-- Material shown follows --

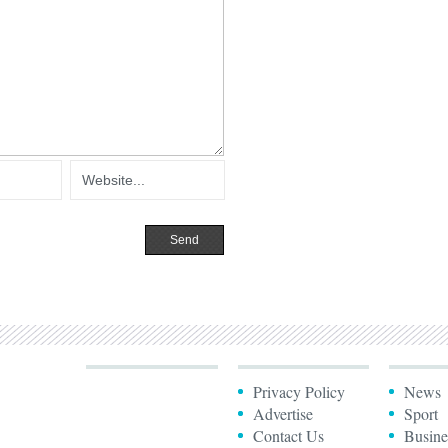
Privacy Policy
News
Advertise
Sport
Contact Us
Busine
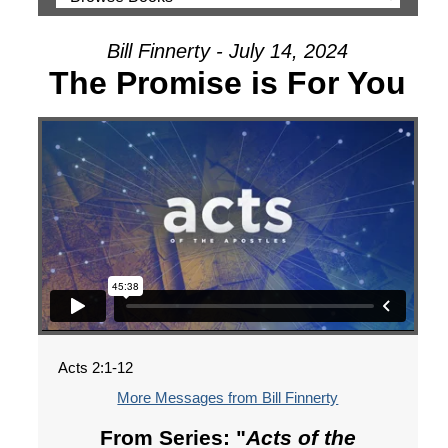
Bill Finnerty - July 14, 2024
The Promise is For You
Acts 2:1-12
More Messages from Bill Finnerty
From Series: "
Acts of the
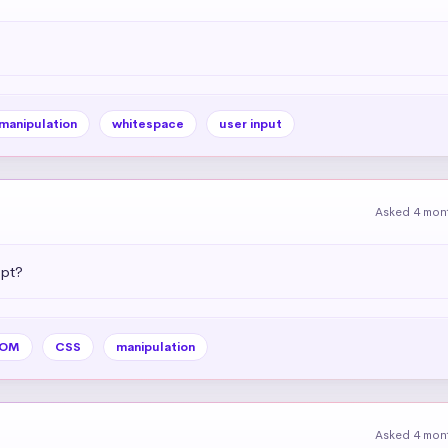
 manipulation
whitespace
user input
Asked 4 mon
ipt?
OM
CSS
manipulation
Asked 4 mon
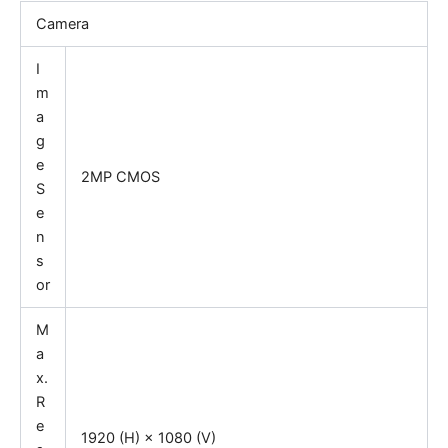
Camera
I
m
a
g
e
2MP CMOS
S
e
n
s
or
M
a
x.
R
e
1920 (H) × 1080 (V)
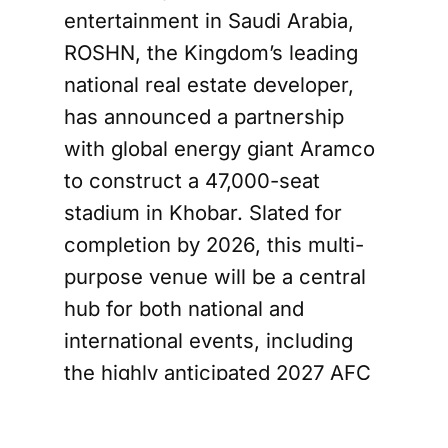
entertainment in Saudi Arabia,
ROSHN, the Kingdom’s leading
national real estate developer,
has announced a partnership
with global energy giant Aramco
to construct a 47,000-seat
stadium in Khobar. Slated for
completion by 2026, this multi-
purpose venue will be a central
hub for both national and
international events, including
the highly anticipated 2027 AFC
Asian Cup.
The design of the Aramco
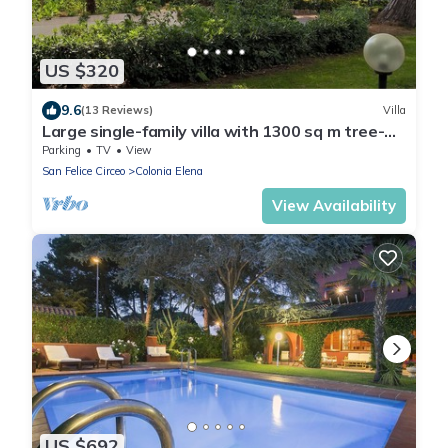
US $320
9.6
(13 Reviews)
Villa
Large single-family villa with 1300 sq m tree-
lined garden a stone's throw from the sea
Parking
TV
View
San Felice Circeo
Colonia Elena
View Availability
US $692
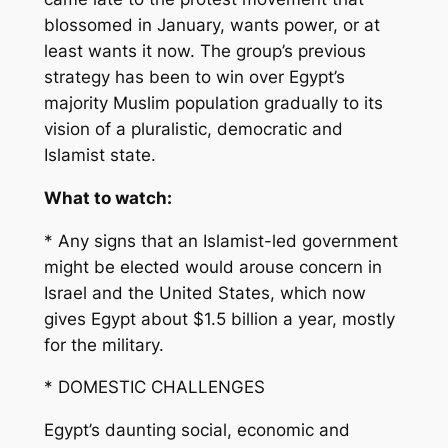
blossomed in January, wants power, or at
least wants it now. The group’s previous
strategy has been to win over Egypt’s
majority Muslim population gradually to its
vision of a pluralistic, democratic and
Islamist state.
What to watch:
* Any signs that an Islamist-led government
might be elected would arouse concern in
Israel and the United States, which now
gives Egypt about $1.5 billion a year, mostly
for the military.
* DOMESTIC CHALLENGES
Egypt’s daunting social, economic and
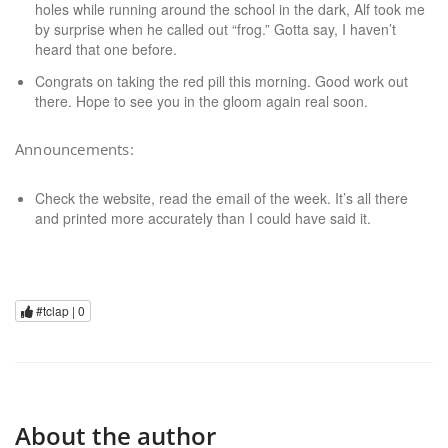
holes while running around the school in the dark, Alf took me
by surprise when he called out “frog.” Gotta say, I haven’t
heard that one before.
Congrats on taking the red pill this morning. Good work out
there. Hope to see you in the gloom again real soon.
Announcements:
Check the website, read the email of the week. It’s all there
and printed more accurately than I could have said it.
#tclap |
0
About the author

-- Material shown concluded --

(Exercise instructions) Everything in the records above should be printed exactly, apart from the pictures.

(Completed task)
Privacy Policy
News
Advertise
Sport
Contact Us
Busine
Bill Finnerty - July 14, 2024
The Promise is For You
Acts 2:1-12
More Messages from Bill Finnerty
From Series: "
Acts of the
 manipulation
whitespace
user input
Asked 4 mon
ipt?
OM
CSS
manipulation
Asked 4 mon
Camera
I
m
a
g
e
2MP CMOS
S
e
n
s
or
M
a
x.
R
e
1920 (H) × 1080 (V)
entertainment in Saudi Arabia,
ROSHN, the Kingdom’s leading
national real estate developer,
has announced a partnership
with global energy giant Aramco
to construct a 47,000-seat
stadium in Khobar. Slated for
completion by 2026, this multi-
purpose venue will be a central
hub for both national and
international events, including
the highly anticipated 2027 AFC
Asian Cup.
The design of the Aramco
US $320
9.6
(13 Reviews)
Villa
Large single-family villa with 1300 sq m tree-
lined garden a stone's throw from the sea
Parking
TV
View
San Felice Circeo
Colonia Elena
View Availability
US $692
blossomed in January, wants power, or at
least wants it now. The group’s previous
strategy has been to win over Egypt’s
majority Muslim population gradually to its
vision of a pluralistic, democratic and
Islamist state.
What to watch:
* Any signs that an Islamist-led government
might be elected would arouse concern in
Israel and the United States, which now
gives Egypt about $1.5 billion a year, mostly
for the military.
* DOMESTIC CHALLENGES
Egypt’s daunting social, economic and
holes while running around the school in the dark, Alf took me
by surprise when he called out “frog.” Gotta say, I haven’t
heard that one before.
Congrats on taking the red pill this morning. Good work out
there. Hope to see you in the gloom again real soon.
Announcements:
Check the website, read the email of the week. It’s all there
and printed more accurately than I could have said it.
#tclap |
0
About the author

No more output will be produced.